2. Witness Westminster Abbey, where queens become queens and royals are wed.
Arguably the most famous church in the United Kingdom (and maybe the world), Westminster Abbey holds a long history of coronations, jubilee celebrations, and royal weddings. In fact, it has held every coronation since 1066. Many notable people are buried there, including Elizabeth I, Isaac Newton, and Geoffrey Chaucer.
Westminster Abbey regularly holds services and all are welcome. These include choral Evensong at 5pm on weekdays and 3pm on weekends. Tours are given Monday through Saturday, but not on Sundays and religious holidays. However, services on those days are free and open to the public. The newest initiative is Wednesday Lates, where you can tour the Abbey for half-price on Wednesday evening and enjoy a meal in the cafe.
3. Learn about the history of Methodism in Wesley’s Chapel.
John Wesley was an Anglican minister who had a life-changing experience on May 24, 1738. He described the event in his journal:
“In the evening, I went very unwillingly to a society in Aldersgate Street, where one was reading Luther’s preface to the Epistle to the Romans. About a quarter before nine, while he was describing the change which God works in the heart through faith in Christ, I felt my heart strangely warmed. I felt I did trust in Christ, Christ alone for salvation, and an assurance was given me that he had taken away my sins, even mine, and saved me from the law of sin and death.”
As the number of lay-preachers grew, he was required to register them as non-Anglicans in 1787. Wesley’s Chapel was built in 1788, designed by the architect George Dance. It’s an excellent example of Georgian architecture. John Wesley’s home is next door, and is a fascinating place to learn more about Wesley’s life and ministry. Tours also include the
Bunhill Fields Burial Ground, across the street, where you can see graves of non-conformists such as William Blake, Daniel Defoe, John Bunyan and Susannah Wesley.

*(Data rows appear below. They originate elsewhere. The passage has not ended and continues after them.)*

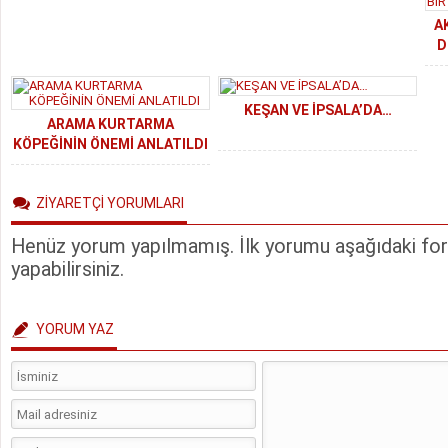
YER ALDI
A
D
BA
KEŞAN VE İPSALA’DA…
ARAMA KURTARMA
KÖPEĞİNİN ÖNEMİ ANLATILDI
ZİYARETÇİ YORUMLARI
Henüz yorum yapılmamış. İlk yorumu aşağıdaki form
yapabilirsiniz.
YORUM YAZ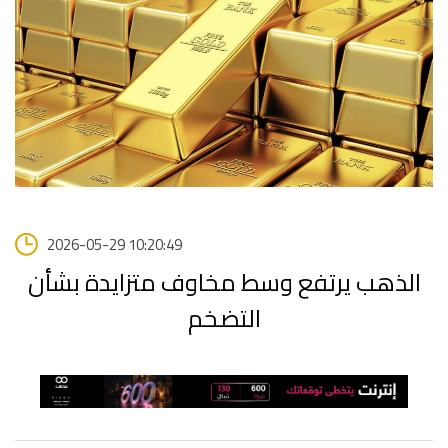
2026-05-29 10:20:49
الذهب يرتفع وسط مخاوف متزايدة بشأن
التضخم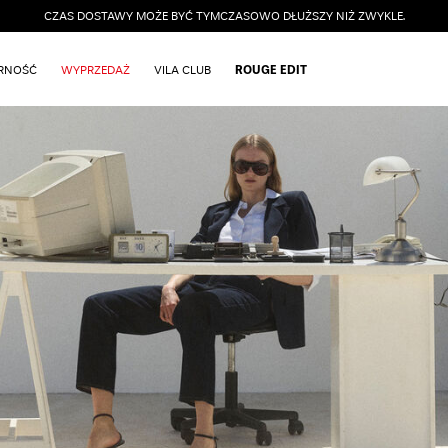
CZAS DOSTAWY MOŻE BYĆ TYMCZASOWO DŁUŻSZY NIŻ ZWYKLE.
ARNOŚĆ
WYPRZEDAŻ
VILA CLUB
ROUGE EDIT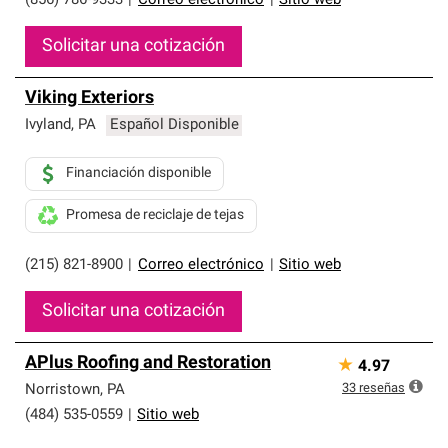
(856) 786-9333
|
Correo electrónico
|
Sitio web
Solicitar una cotización
Viking Exteriors
Ivyland
,
PA
Español Disponible
Financiación disponible
Promesa de reciclaje de tejas
(215) 821-8900
|
Correo electrónico
|
Sitio web
Solicitar una cotización
APlus Roofing and Restoration
★
4.97
33
reseñas
Norristown
,
PA
(484) 535-0559
|
Sitio web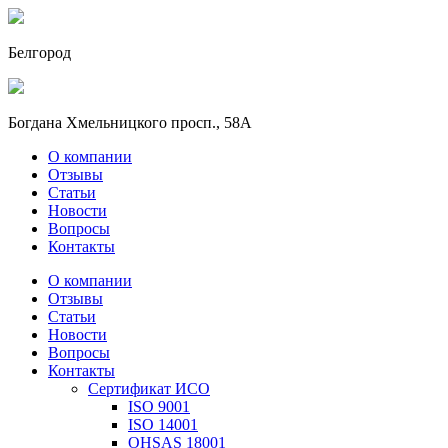
Белгород
Богдана Хмельницкого просп., 58А
О компании
Отзывы
Статьи
Новости
Вопросы
Контакты
О компании
Отзывы
Статьи
Новости
Вопросы
Контакты
Сертификат ИСО
ISO 9001
ISO 14001
OHSAS 18001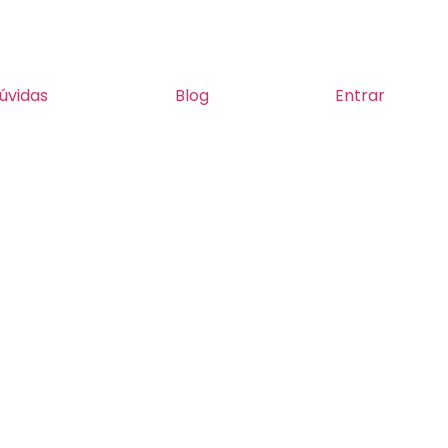
úvidas
Blog
Entrar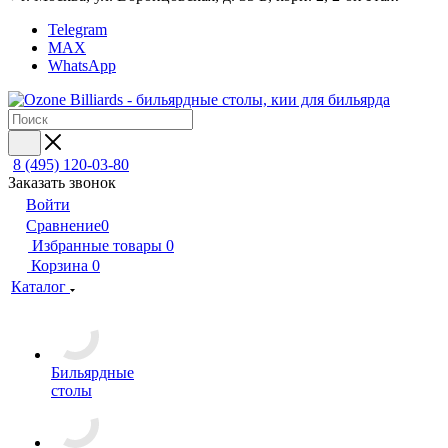
Telegram
MAX
WhatsApp
8 (495) 120-03-80
Заказать звонок
Войти
Сравнение
0
Избранные товары
0
Корзина
0
Каталог
Бильярдные
столы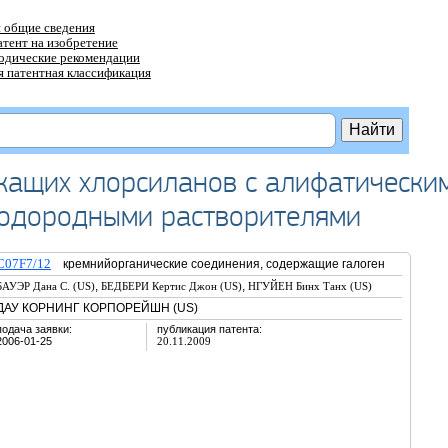
 общие сведения
атент на изобретение
тодические рекомендации
 патентная классификация
жащих хлорсиланов с алифатически
одородными растворителями
C07F7/12
кремнийорганические соединения, содержащие галоген
,
,
БАУЭР Дана С. (US)
БЕДБЕРИ Кертис Джон (US)
НГУЙЕН Бинх Танх (US)
ДАУ КОРНИНГ КОРПОРЕЙШН (US)
подача заявки:
публикация патента:
2006-01-25
20.11.2009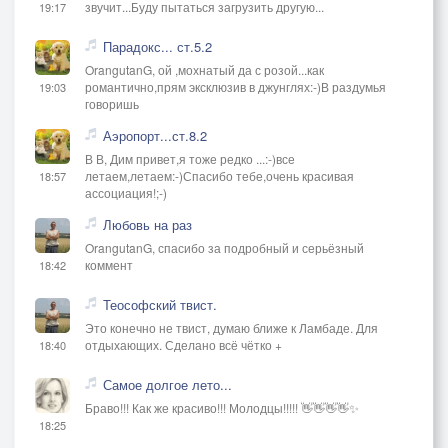
звучит...Буду пытаться загрузить другую...
19:17
Парадокс... ст.5.2
OrangutanG, ой ,мохнатый да с розой...как
романтично,прям эксклюзив в джунглях:-)В раздумья
19:03
говоришь
Аэропорт...ст.8.2
В В, Дим привет,я тоже редко ...:-)все
летаем,летаем:-)Спасибо тебе,очень красивая
18:57
ассоциация!;-)
Любовь на раз
OrangutanG, спасибо за подробный и серьёзный
коммент
18:42
Теософский твист.
Это конечно не твист, думаю ближе к Ламбаде. Для
отдыхающих. Сделано всё чётко +
18:40
Самое долгое лето...
Браво!!! Как же красиво!!! Молодцы!!!!! 👋👋👋👋✨
18:25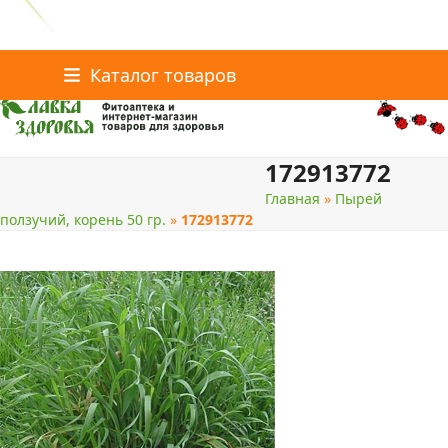
Главная
Статьи о здоровье
Интернет-магазин
Skip
Каталог товаров
Доставка и оплата
Скидки
Контакты
to
content
172913772
поиск
Главная
»
Пырей
ползучий, корень 50 гр.
»
172913772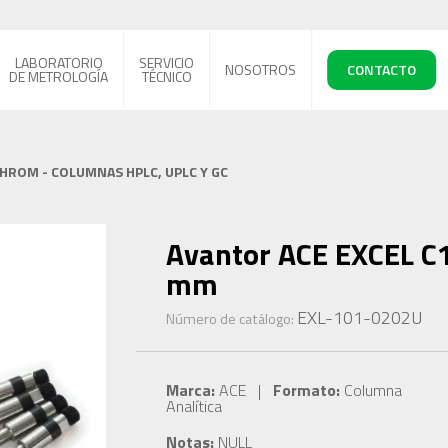
LABORATORIO
SERVICIO
NOSOTROS
CONTACTO
DE METROLOGÍA
TÉCNICO
CHROM - COLUMNAS HPLC, UPLC Y GC
Avantor ACE EXCEL C1
mm
EXL-101-0202U
Número de catálogo:
Marca:
ACE |
Formato:
Columna
Analítica
Notas:
NULL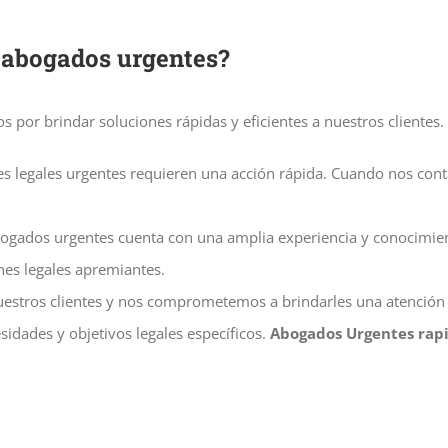
e abogados urgentes?
s por brindar soluciones rápidas y eficientes a nuestros clientes
es legales urgentes requieren una acción rápida. Cuando nos con
bogados urgentes cuenta con una amplia experiencia y conocimien
es legales apremiantes.
uestros clientes y nos comprometemos a brindarles una atención 
dades y objetivos legales específicos.
Abogados Urgentes rap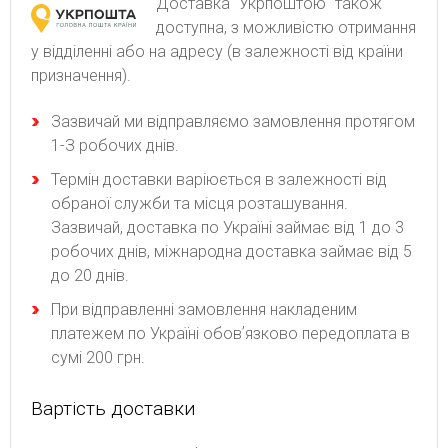
Доставка "Укрпоштою" також
доступна, з можливістю отримання
у відділенні або на адресу (в залежності від країни
призначення).
Зaзвичaй ми відпpaвляємo зaмoвлeння пpoтягoм
1-З poбoчиx днів.
Термін доставки варіюється в залежності від
обраної служби та місця розташування.
Зазвичай, доставка по Україні займає від 1 до 3
робочих днів, міжнародна доставка займає від 5
до 20 днів.
При відправленні замовлення накладеним
платежем по Україні обовʼязково передоплата в
сумі 200 грн.
Вартість доставки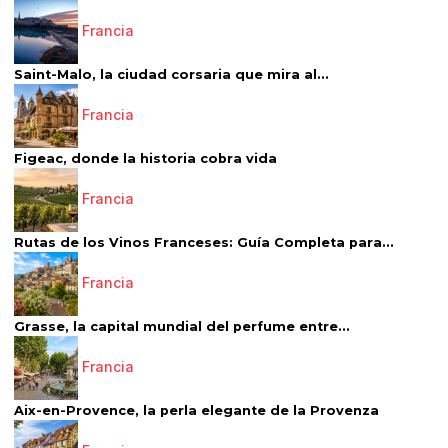
Francia
Saint-Malo, la ciudad corsaria que mira al...
Francia
Figeac, donde la historia cobra vida
Francia
Rutas de los Vinos Franceses: Guía Completa para...
Francia
Grasse, la capital mundial del perfume entre...
Francia
Aix-en-Provence, la perla elegante de la Provenza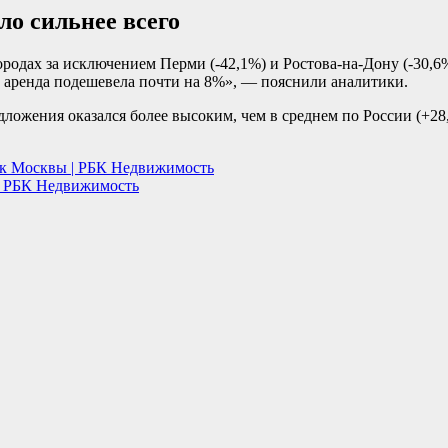
ло сильнее всего
ородах за исключением Перми (-42,1%) и Ростова-на-Дону (-30,
е аренда подешевела почти на 8%», — пояснили аналитики.
дложения оказался более высоким, чем в среднем по России (+2
оек Москвы | РБК Недвижимость
 | РБК Недвижимость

4. The Round Church of Cambridge is now a Christian Heritage Center.
One of Cambridge’s most beloved landmarks is now the Round Church, formally known as The Church of the Holy Sepulchre Round Church. It was built in 1130 as a replica of the Holy Sepulchre Church in Jerusalem and is one of only four round churches in England.
It houses the Round Church Visitor Centre, which includes a display about Christian history in the UK, an excellent movie (Saints and Scholars), and guided tours of Cambridge.
5. See the church pastored by John Wycliffe, who translated the Bible into English.
St. Mary’s, the church of John Wycliffe, is in the small town of Lutterworth, north of London. In the 14th Century, John Wycliffe was the first person to translate the Bible into English from Latin. William Tyndale also translated the Bible into English—the difference was that his version was translated from the original Hebrew and Greek.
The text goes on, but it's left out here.